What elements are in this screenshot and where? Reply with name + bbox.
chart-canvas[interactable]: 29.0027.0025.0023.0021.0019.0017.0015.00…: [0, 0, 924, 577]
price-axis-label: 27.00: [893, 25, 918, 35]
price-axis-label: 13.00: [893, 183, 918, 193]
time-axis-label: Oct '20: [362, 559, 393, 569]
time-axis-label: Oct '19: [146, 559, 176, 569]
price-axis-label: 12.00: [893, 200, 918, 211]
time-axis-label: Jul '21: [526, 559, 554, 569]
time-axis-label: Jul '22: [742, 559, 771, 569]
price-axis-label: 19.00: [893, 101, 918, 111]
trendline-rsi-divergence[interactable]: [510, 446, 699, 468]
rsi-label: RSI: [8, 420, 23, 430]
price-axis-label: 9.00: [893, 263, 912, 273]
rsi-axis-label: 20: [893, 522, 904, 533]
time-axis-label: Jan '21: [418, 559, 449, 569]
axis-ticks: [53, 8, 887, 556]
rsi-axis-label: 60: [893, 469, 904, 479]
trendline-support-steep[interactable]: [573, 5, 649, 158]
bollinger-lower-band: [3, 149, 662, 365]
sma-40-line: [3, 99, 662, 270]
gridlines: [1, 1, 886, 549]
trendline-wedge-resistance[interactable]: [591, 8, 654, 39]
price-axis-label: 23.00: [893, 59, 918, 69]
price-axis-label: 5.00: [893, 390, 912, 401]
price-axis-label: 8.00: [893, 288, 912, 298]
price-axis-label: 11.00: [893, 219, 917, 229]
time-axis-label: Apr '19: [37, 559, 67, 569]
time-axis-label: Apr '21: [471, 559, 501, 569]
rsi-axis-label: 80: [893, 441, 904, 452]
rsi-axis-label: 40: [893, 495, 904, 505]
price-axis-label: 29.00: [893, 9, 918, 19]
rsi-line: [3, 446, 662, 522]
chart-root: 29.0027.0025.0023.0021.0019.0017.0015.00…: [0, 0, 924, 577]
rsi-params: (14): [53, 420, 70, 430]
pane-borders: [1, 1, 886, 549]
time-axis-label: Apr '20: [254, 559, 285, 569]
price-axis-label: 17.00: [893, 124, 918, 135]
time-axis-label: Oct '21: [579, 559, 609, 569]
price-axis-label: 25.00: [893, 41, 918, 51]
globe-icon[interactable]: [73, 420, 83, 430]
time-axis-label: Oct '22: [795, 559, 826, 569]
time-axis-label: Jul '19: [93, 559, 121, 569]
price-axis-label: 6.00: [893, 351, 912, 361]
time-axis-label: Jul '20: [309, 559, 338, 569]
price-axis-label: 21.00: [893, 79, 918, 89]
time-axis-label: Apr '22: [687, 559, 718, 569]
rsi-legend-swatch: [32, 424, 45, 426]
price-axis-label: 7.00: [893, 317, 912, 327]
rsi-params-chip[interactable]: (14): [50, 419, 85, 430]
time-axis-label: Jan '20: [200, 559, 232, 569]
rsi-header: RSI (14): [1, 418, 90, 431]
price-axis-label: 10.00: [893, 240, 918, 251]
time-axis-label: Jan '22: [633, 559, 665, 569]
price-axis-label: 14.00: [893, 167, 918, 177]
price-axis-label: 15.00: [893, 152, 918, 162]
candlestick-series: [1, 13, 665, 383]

··········

Output the data in full, exactly as it stands.

* _Solution for this exercise_:
What elements are in this screenshot and where? Reply with name + bbox.
chart-canvas[interactable]: 29.0027.0025.0023.0021.0019.0017.0015.00…: [0, 0, 924, 577]
price-axis-label: 27.00: [893, 25, 918, 35]
price-axis-label: 13.00: [893, 183, 918, 193]
time-axis-label: Oct '20: [362, 559, 393, 569]
time-axis-label: Oct '19: [146, 559, 176, 569]
price-axis-label: 12.00: [893, 200, 918, 211]
time-axis-label: Jul '21: [526, 559, 554, 569]
time-axis-label: Jul '22: [742, 559, 771, 569]
price-axis-label: 19.00: [893, 101, 918, 111]
trendline-rsi-divergence[interactable]: [510, 446, 699, 468]
rsi-label: RSI: [8, 420, 23, 430]
price-axis-label: 9.00: [893, 263, 912, 273]
rsi-axis-label: 20: [893, 522, 904, 533]
time-axis-label: Jan '21: [418, 559, 449, 569]
axis-ticks: [53, 8, 887, 556]
rsi-axis-label: 60: [893, 469, 904, 479]
trendline-support-steep[interactable]: [573, 5, 649, 158]
bollinger-lower-band: [3, 149, 662, 365]
sma-40-line: [3, 99, 662, 270]
gridlines: [1, 1, 886, 549]
trendline-wedge-resistance[interactable]: [591, 8, 654, 39]
price-axis-label: 23.00: [893, 59, 918, 69]
price-axis-label: 5.00: [893, 390, 912, 401]
price-axis-label: 8.00: [893, 288, 912, 298]
price-axis-label: 11.00: [893, 219, 917, 229]
time-axis-label: Apr '19: [37, 559, 67, 569]
time-axis-label: Apr '21: [471, 559, 501, 569]
rsi-axis-label: 80: [893, 441, 904, 452]
rsi-axis-label: 40: [893, 495, 904, 505]
price-axis-label: 29.00: [893, 9, 918, 19]
rsi-line: [3, 446, 662, 522]
chart-root: 29.0027.0025.0023.0021.0019.0017.0015.00…: [0, 0, 924, 577]
rsi-params: (14): [53, 420, 70, 430]
pane-borders: [1, 1, 886, 549]
time-axis-label: Apr '20: [254, 559, 285, 569]
price-axis-label: 17.00: [893, 124, 918, 135]
time-axis-label: Oct '21: [579, 559, 609, 569]
price-axis-label: 25.00: [893, 41, 918, 51]
globe-icon[interactable]: [73, 420, 83, 430]
time-axis-label: Oct '22: [795, 559, 826, 569]
time-axis-label: Jul '19: [93, 559, 121, 569]
price-axis-label: 6.00: [893, 351, 912, 361]
time-axis-label: Jul '20: [309, 559, 338, 569]
price-axis-label: 21.00: [893, 79, 918, 89]
time-axis-label: Apr '22: [687, 559, 718, 569]
rsi-legend-swatch: [32, 424, 45, 426]
price-axis-label: 7.00: [893, 317, 912, 327]
rsi-params-chip[interactable]: (14): [50, 419, 85, 430]
time-axis-label: Jan '20: [200, 559, 232, 569]
rsi-header: RSI (14): [1, 418, 90, 431]
price-axis-label: 10.00: [893, 240, 918, 251]
time-axis-label: Jan '22: [633, 559, 665, 569]
price-axis-label: 14.00: [893, 167, 918, 177]
price-axis-label: 15.00: [893, 152, 918, 162]
candlestick-series: [1, 13, 665, 383]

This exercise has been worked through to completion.